Dust and dirt from ripping ground?

I am trying to make a scene like in this video here:


I know it would be practically impossible for me to get to this level of realism in an earthquake, but one thing that i noticed added a ton of realism was the dirt and dust from the ripping pieces of ground. does any body know how I can do that? also, other tips recreating a similar scene. This might be of help too:

Well, offhand I would start by taking a flat plane and carving it up into randomly connected line-segments. (Undoubtedly there’s a “shatter” script for that.) Then, this is extruded downward to form three-dimensional shapes. Next, each of the polygons cum shapes is separated to form a distinct object.

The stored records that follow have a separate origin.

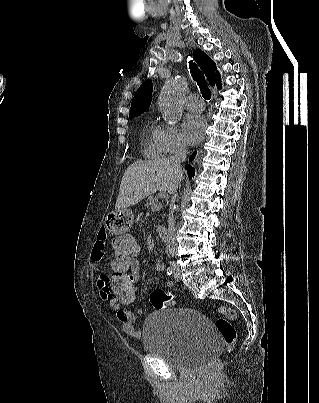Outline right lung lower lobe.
<instances>
[{
	"mask_svg": "<svg viewBox=\"0 0 319 403\" xmlns=\"http://www.w3.org/2000/svg\"><path fill=\"white\" fill-rule=\"evenodd\" d=\"M195 155H196V151L193 152V154L190 156V161H192L195 158ZM185 169L188 172L189 178H192V176H194V168L189 165H186Z\"/></svg>",
	"mask_w": 319,
	"mask_h": 403,
	"instance_id": "1",
	"label": "right lung lower lobe"
}]
</instances>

When they are perfectly aligned, as in their starting position, they form a cohesive whole. There literally is no “gap” between them. But now you can animate them, e.g. with Physics, so that they split apart, crumble into the nether-regions, or what have you.

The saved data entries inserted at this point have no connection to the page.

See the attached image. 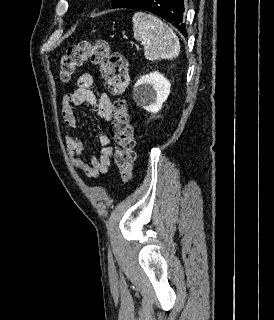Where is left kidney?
I'll list each match as a JSON object with an SVG mask.
<instances>
[{
	"instance_id": "left-kidney-1",
	"label": "left kidney",
	"mask_w": 274,
	"mask_h": 320,
	"mask_svg": "<svg viewBox=\"0 0 274 320\" xmlns=\"http://www.w3.org/2000/svg\"><path fill=\"white\" fill-rule=\"evenodd\" d=\"M170 88L171 84L163 74L152 72V74L141 76L140 80H137L133 90V98L137 106H142L147 112L157 114L167 100Z\"/></svg>"
}]
</instances>
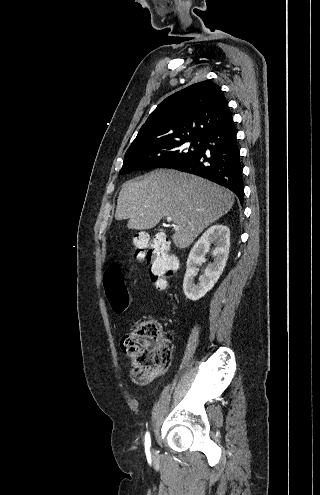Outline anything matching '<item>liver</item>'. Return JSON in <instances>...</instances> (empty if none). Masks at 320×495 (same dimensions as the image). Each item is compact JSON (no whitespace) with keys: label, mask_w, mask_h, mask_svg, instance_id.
Returning <instances> with one entry per match:
<instances>
[{"label":"liver","mask_w":320,"mask_h":495,"mask_svg":"<svg viewBox=\"0 0 320 495\" xmlns=\"http://www.w3.org/2000/svg\"><path fill=\"white\" fill-rule=\"evenodd\" d=\"M234 194L210 181L175 170H158L142 180L123 184L117 200L116 220L127 227L147 230L172 217L174 244L187 248L210 224L227 214Z\"/></svg>","instance_id":"6515ba94"}]
</instances>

The basic technique that is being used here is simulation: the animation probably isn’t generated by keyframing (although a good bit of refinement might be done that way). Instead, this is (in the world of Blender) the domain of particle-sims, the Bullet physics engine, and a whole lot of Python code. However, since this is an open-source world, people share that kind of stuff quite freely.

There are many, many composite layers that go into an effects-shot like that: sometimes several hundred. For example, there will be lots of particle-driven action, smoke, flying objects, body parts, “dogs and cats living together … real Wrath of God stuff …” :slight_smile: And this is all built-up one bit at a time.